预测已知的蛋白质药物靶标与配体的结合自由能:上述测试体系建立后,通过分子动力学模拟(molecular dynamics simulations,MD)模拟相关蛋白质药物靶标与配体分子在5ns时间尺度下的多重动态信息;通过MM/PB(GB)SA的热力学循环方程来预测蛋白质药物靶标与配体分子结合自由能,如下所示:Predict the binding free energy of known protein drug targets and ligands: After the above test system is established, molecular dynamics simulations (MD) are used to simulate the multiple dynamics of relevant protein drug targets and ligand molecules on a 5ns time scale. Information; Predict the binding free energy of protein drug targets and ligand molecules through the thermodynamic cycle equation of MM/PB(GB)SA, as follows:
ΔG bind,solve=ΔG bind,vacuum+ΔG solve ΔG bind, solve =ΔG bind, vacuum +ΔG solve
=ΔE MM+ΔG solve-TΔS =ΔE MM +ΔG solve -TΔS
=ΔE MM+ΔG PB(GB)+ΔG SA-TΔS =ΔE MM +ΔG PB(GB) +ΔG SA -TΔS
上式中,ΔG bind,solve是溶液环境下的结合自由能,ΔG bind,vaccume是真空条件下的结合自由能,ΔG solve是溶剂化能;ΔE MM是分子的作用能,T是模拟温度,ΔS是体系熵变;ΔG PB(GB)与ΔG SA分别是溶剂化能ΔG solve中的极性贡献项与非极性贡献项,在本发明的技术方案中,ΔG SA正比于溶剂可及表面积。 In the above formula, ΔG bind, solve is the binding free energy under solution environment, ΔG bind, vacuum is the binding free energy under vacuum conditions, ΔG solve is the solvation energy; ΔE MM is the action energy of the molecule, T is the simulation temperature, ΔS is the entropy change of the system; ΔG PB (GB) and ΔG SA are respectively the polar contribution term and the non-polar contribution term in the solvation energy ΔG solve . In the technical solution of the present invention, ΔG SA is proportional to the solvent accessible surface area .
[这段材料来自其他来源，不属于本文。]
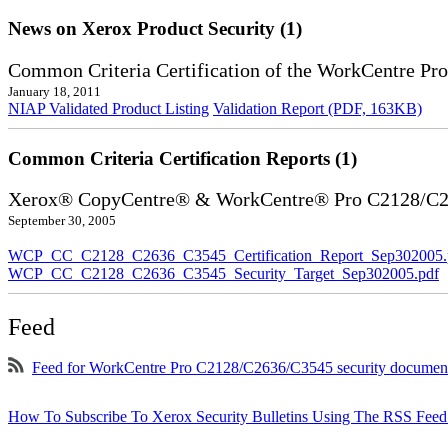
News on Xerox Product Security (1)
Common Criteria Certification of the WorkCentre P
January 18, 2011
NIAP Validated Product Listing
Validation Report (PDF, 163KB)
Common Criteria Certification Reports (1)
Xerox® CopyCentre® & WorkCentre® Pro C2128/C
September 30, 2005
WCP_CC_C2128_C2636_C3545_Certification_Report_Sep302005.
WCP_CC_C2128_C2636_C3545_Security_Target_Sep302005.pdf
Feed
Feed for WorkCentre Pro C2128/C2636/C3545 security documen
How To Subscribe To Xerox Security Bulletins Using The RSS Feed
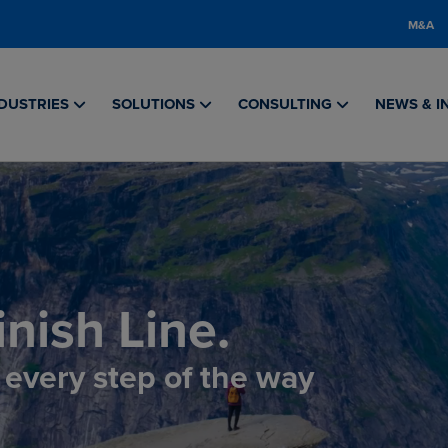
M&A
DUSTRIES
SOLUTIONS
CONSULTING
NEWS & I
nish Line.
, every step of the way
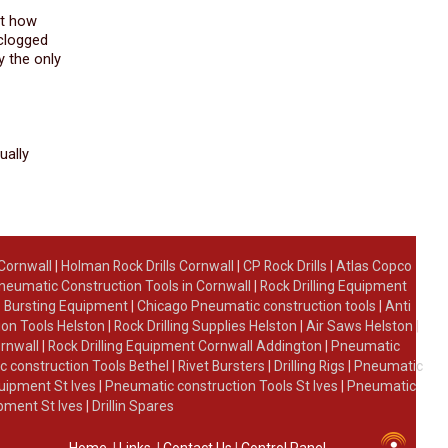
st how
 clogged
y the only
ually
 Cornwall
|
Holman Rock Drills Cornwall
|
CP Rock Drills
|
Atlas Copco
neumatic Construction Tools in Cornwall
|
Rock Drilling Equipment
 Bursting Equipment
|
Chicago Pneumatic construction tools
|
Anti
on Tools Helston
|
Rock Drilling Supplies Helston
|
Air Saws Helston
|
ornwall
|
Rock Drilling Equipment Cornwall Addington
|
Pneumatic
 construction Tools Bethel
|
Rivet Bursters
|
Drilling Rigs
|
Pneumatic
uipment St Ives
|
Pneumatic construction Tools St Ives
|
Pneumatic
ipment St Ives
|
Drillin Spares
Home
|
Links
|
Contact Us
|
Control Panel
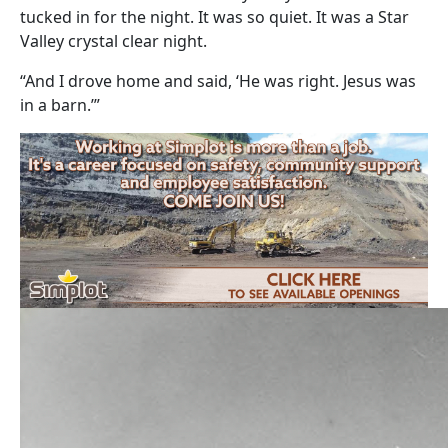
tucked in for the night. It was so quiet. It was a Star
Valley crystal clear night.
“And I drove home and said, ‘He was right. Jesus was
in a barn.’”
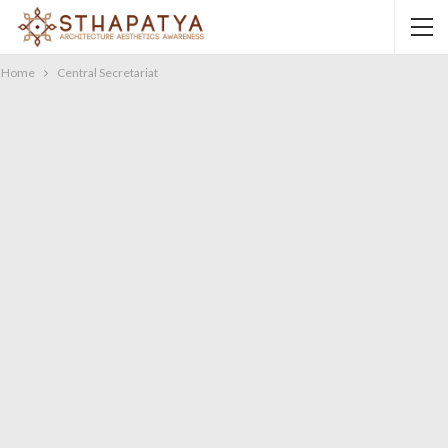
Home
Central Secretariat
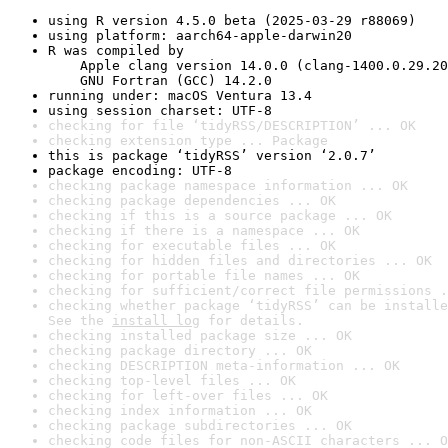
using R version 4.5.0 beta (2025-03-29 r88069)
using platform: aarch64-apple-darwin20
R was compiled by

    Apple clang version 14.0.0 (clang-1400.0.29.20
    GNU Fortran (GCC) 14.2.0
running under: macOS Ventura 13.4
using session charset: UTF-8
checking for file ‘tidyRSS/DESCRIPTION’ ... OK
checking extension type ... Package
this is package ‘tidyRSS’ version ‘2.0.7’
package encoding: UTF-8
checking package namespace information ... OK
checking package dependencies ... OK
checking if this is a source package ... OK
checking if there is a namespace ... OK
checking for executable files ... OK
checking for hidden files and directories ... OK
checking for portable file names ... OK
checking for sufficient/correct file permissions .
checking whether package ‘tidyRSS’ can be installe
See the 
install log
 for details.
checking installed package size ... OK
checking package directory ... OK
checking DESCRIPTION meta-information ... OK
checking top-level files ... OK
checking for left-over files ... OK
checking index information ... OK
checking package subdirectories ... OK
checking code files for non-ASCII characters ... O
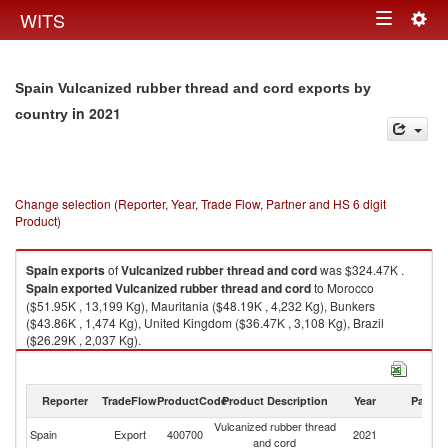
Togg
WITS
Toggle
navig
navigation
Spain Vulcanized rubber thread and cord exports by
in 2021
country
Change selection (Reporter, Year, Trade Flow, Partner and HS 6 digit
Product)
Spain
exports
of
Vulcanized rubber thread and cord
was $324.47K .
Spain
exported
Vulcanized rubber thread and cord
to Morocco
($51.95K , 13,199 Kg), Mauritania ($48.19K , 4,232 Kg), Bunkers
($43.86K , 1,474 Kg), United Kingdom ($36.47K , 3,108 Kg), Brazil
($26.29K , 2,037 Kg).
Vulcanized rubber thread and cord imports by country in 2021
Reporter
TradeFlow
ProductCode
Product Description
Year
Partne
Vulcanized rubber thread
Spain
Export
400700
2021
W
and cord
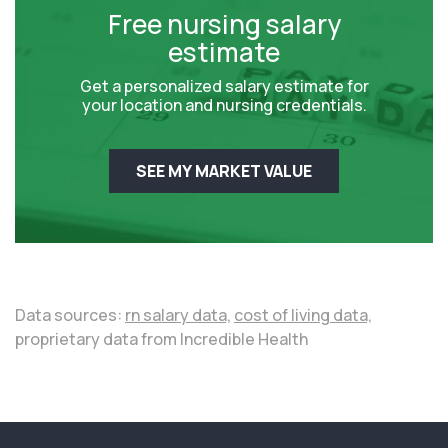
Free nursing salary
estimate
Get a personalized salary estimate for
your location and nursing credentials.
SEE MY MARKET VALUE
Data sources:
rn salary data,
cost of living data,
proprietary data from Incredible Health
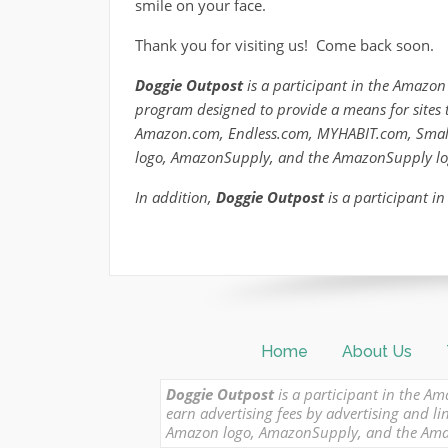
smile on your face.
Thank you for visiting us! Come back soon.
Doggie Outpost
is a participant in the Amazon 
program designed to provide a means for sites t
Amazon.com, Endless.com, MYHABIT.com, Smal
logo, AmazonSupply, and the AmazonSupply logo 
In addition,
Doggie Outpost
is a participant in
Home
About Us
Doggie Outpost
is a participant in the Am
earn advertising fees by advertising and
Amazon logo, AmazonSupply, and the Amazon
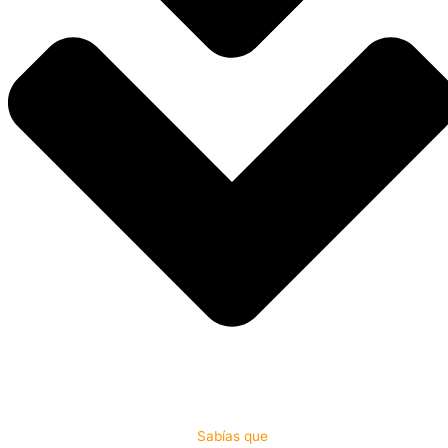
Sabías que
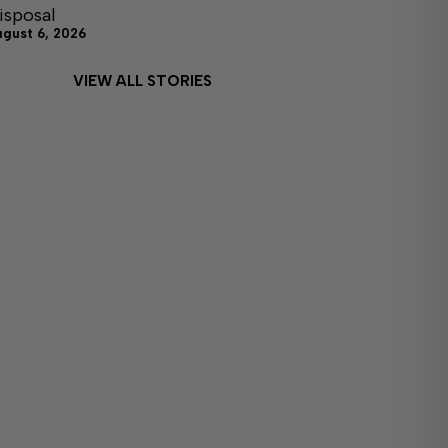
isposal
ugust 6, 2026
VIEW ALL STORIES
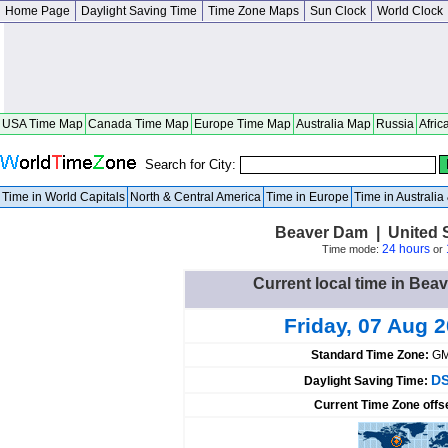
Home Page
Daylight Saving Time
Time Zone Maps
Sun Clock
World Clock
USA Time Map
Canada Time Map
Europe Time Map
Australia Map
Russia
Afric
Search for City:
Time in World Capitals
North & Central America
Time in Europe
Time in Australi
Beaver Dam | United 
24 hours
Time mode:
or
Current local time in Bea
Friday, 07 Aug 
Standard Time Zone:
GM
DS
Daylight Saving Time:
Current Time Zone offs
在通过上式预测结合自由能过程中,对计算过程中的不同参数及获取该参数的方法进行系统化测试,包括:由不同方法计算得到的配体的电荷数、蛋白质药物靶标的分子力场、药物配体的分子力场、是否添加额外的单点卤素模型处理卤素、对膜蛋白体系采用不同的隐式GB模型等。In the process of predicting the binding free energy through the above formula, the different parameters in the calculation process and the methods to obtain the parameters are systematically tested, including: the charge number of the ligand calculated by different methods, the molecular force field of the protein drug target , the molecular force field of drug ligands, whether to add additional single-point halogen models to deal with halogens, and use different implicit GB models for membrane protein systems, etc.
在一个实施例中,测试了不同的配体电荷计算方法得到的电荷数与不同的蛋白质的分子力场对上述水溶性蛋白质以及膜蛋白与其配体分子结合自由能的影响,其中,配体电荷计算方法包括:RESP-DFT、RESP-HF、AM1-BCC、CGenFF; 分子力场包括:CHARMM36m(简写为CHARMM)、Amber FF99SB(简写为FF99SB)。以上述参数和计算方法对蛋白质及其配体预测结合自由能,与实验测得的结合自由能一一拟合后得到的相关系数(obs.R)以及平均绝对误差(MAE)见表1(表中,obs.R后括号中的higher is better意为该指标的数值越大越好,MAE后lower is better的意为该指标的数值越小越好,下述表格同理)。In one embodiment, the effects of the charge numbers obtained by different ligand charge calculation methods and the molecular force fields of different proteins on the binding free energy of the above-mentioned water-soluble proteins and membrane proteins and their ligand molecules were tested, where the ligand charge Calculation methods include: RESP-DFT, RESP-HF, AM1-BCC, CGenFF; molecular force fields include: CHARMM36m (abbreviated as CHARMM), Amber FF99SB (abbreviated as FF99SB). The correlation coefficient (obs.R) and mean absolute error (MAE) obtained by fitting the binding free energy of the protein and its ligands to the predicted binding free energy of the protein and its ligands one by one with the experimentally measured binding free energy using the above parameters and calculation methods are shown in Table 1 ( In the table, "higher is better" in parentheses after obs.R means that the larger the value of the indicator, the better. "lower is better" after MAE means that the smaller the value of the indicator, the better. The same applies to the following tables).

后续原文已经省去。